• **EXERCISE AIM**: Lift out each line of the data that holds "circa".
= = = =
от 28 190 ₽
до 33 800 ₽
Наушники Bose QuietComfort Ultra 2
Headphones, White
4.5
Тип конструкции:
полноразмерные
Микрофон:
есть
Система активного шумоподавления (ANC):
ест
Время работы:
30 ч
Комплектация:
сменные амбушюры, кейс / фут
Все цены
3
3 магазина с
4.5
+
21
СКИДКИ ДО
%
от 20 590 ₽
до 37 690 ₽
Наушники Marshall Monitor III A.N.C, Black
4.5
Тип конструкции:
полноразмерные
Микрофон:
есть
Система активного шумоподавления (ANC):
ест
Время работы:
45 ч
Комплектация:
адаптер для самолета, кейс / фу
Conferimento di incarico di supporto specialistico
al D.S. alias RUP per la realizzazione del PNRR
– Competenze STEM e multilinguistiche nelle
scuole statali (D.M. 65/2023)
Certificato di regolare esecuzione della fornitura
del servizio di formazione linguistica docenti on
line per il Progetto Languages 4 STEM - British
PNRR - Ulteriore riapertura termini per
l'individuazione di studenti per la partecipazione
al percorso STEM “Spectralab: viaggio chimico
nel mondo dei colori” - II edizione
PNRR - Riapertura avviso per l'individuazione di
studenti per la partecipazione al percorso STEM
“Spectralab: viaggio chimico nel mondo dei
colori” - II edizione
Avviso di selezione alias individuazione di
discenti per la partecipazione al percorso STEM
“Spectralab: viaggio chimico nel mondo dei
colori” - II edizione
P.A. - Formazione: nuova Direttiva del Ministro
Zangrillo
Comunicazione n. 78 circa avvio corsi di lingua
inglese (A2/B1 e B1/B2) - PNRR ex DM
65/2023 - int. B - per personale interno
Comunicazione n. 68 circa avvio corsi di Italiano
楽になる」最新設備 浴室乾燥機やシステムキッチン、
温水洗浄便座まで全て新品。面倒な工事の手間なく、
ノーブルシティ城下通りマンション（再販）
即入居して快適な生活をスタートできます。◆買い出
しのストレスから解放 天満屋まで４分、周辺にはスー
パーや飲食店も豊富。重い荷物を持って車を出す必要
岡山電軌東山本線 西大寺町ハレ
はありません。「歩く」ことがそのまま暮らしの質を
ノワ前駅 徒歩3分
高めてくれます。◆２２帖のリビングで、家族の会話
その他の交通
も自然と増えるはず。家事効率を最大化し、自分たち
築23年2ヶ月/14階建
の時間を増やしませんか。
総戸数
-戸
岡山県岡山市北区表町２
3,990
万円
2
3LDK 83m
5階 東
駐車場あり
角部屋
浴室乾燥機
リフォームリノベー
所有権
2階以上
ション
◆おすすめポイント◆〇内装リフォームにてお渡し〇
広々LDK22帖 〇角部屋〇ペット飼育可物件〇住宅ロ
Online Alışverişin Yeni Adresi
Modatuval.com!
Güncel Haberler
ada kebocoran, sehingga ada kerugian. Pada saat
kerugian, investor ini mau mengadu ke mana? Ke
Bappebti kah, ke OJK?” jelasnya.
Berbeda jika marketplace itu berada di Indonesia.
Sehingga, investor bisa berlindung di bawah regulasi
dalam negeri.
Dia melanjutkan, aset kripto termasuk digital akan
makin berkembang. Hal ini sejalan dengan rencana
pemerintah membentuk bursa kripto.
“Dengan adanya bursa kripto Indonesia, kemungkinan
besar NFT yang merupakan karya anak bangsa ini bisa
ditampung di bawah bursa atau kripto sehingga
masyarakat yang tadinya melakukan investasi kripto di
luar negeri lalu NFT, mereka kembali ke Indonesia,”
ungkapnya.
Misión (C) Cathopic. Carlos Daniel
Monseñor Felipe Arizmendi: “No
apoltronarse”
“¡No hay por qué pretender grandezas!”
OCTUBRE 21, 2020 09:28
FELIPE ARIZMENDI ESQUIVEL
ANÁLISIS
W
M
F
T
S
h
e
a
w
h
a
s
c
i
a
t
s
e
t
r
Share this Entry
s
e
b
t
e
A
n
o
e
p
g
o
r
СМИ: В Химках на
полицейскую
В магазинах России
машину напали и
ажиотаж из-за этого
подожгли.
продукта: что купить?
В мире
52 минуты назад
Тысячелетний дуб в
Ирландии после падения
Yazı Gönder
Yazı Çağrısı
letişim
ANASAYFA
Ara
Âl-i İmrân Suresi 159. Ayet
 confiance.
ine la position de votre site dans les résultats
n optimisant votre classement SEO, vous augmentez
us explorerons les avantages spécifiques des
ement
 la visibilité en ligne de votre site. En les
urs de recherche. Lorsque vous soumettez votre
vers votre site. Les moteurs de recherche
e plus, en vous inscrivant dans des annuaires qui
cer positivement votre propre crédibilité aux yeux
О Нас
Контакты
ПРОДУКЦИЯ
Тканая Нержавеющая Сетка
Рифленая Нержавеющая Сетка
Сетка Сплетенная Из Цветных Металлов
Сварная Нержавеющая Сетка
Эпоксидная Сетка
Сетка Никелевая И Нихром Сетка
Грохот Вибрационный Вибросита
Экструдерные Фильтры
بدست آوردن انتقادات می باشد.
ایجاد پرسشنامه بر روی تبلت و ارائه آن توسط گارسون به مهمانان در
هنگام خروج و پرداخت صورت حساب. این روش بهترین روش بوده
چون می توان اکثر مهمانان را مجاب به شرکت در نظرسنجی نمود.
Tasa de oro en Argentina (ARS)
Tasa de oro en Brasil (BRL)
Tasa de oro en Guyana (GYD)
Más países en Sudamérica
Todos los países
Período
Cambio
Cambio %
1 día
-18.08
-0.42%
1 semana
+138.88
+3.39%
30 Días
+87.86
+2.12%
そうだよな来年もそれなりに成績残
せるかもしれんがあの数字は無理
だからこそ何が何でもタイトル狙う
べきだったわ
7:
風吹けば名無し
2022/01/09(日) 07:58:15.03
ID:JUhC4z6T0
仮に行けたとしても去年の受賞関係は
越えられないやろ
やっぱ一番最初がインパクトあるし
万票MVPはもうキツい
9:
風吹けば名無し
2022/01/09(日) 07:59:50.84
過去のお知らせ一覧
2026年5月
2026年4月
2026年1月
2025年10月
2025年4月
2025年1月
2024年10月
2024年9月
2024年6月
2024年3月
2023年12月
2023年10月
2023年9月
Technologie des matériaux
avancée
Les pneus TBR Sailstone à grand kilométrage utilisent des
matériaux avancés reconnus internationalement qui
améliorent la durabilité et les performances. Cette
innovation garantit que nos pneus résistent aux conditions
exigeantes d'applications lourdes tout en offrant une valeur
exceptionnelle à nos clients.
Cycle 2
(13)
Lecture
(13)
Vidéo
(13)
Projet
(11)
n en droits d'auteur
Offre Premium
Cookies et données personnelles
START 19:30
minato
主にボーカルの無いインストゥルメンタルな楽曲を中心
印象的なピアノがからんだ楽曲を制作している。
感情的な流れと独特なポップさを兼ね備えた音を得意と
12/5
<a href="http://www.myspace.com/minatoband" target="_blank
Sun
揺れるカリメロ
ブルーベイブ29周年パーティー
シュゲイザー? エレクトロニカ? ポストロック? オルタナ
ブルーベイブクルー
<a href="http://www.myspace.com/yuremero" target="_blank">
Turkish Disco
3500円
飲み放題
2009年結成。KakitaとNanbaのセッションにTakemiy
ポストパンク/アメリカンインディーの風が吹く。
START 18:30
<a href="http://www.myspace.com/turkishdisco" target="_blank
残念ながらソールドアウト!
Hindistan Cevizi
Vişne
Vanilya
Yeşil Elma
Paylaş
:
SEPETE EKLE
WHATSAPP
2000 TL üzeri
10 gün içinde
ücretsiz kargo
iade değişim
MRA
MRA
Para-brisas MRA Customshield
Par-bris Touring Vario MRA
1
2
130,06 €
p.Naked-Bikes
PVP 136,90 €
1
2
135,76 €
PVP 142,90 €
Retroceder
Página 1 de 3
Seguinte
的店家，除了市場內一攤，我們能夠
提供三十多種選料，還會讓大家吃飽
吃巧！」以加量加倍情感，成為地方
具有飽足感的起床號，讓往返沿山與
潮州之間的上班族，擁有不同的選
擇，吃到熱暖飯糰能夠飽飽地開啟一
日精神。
= = = =
• **RESULT BELOW**:
Comunicazione n. 78 circa avvio corsi di lingua
Comunicazione n. 68 circa avvio corsi di Italiano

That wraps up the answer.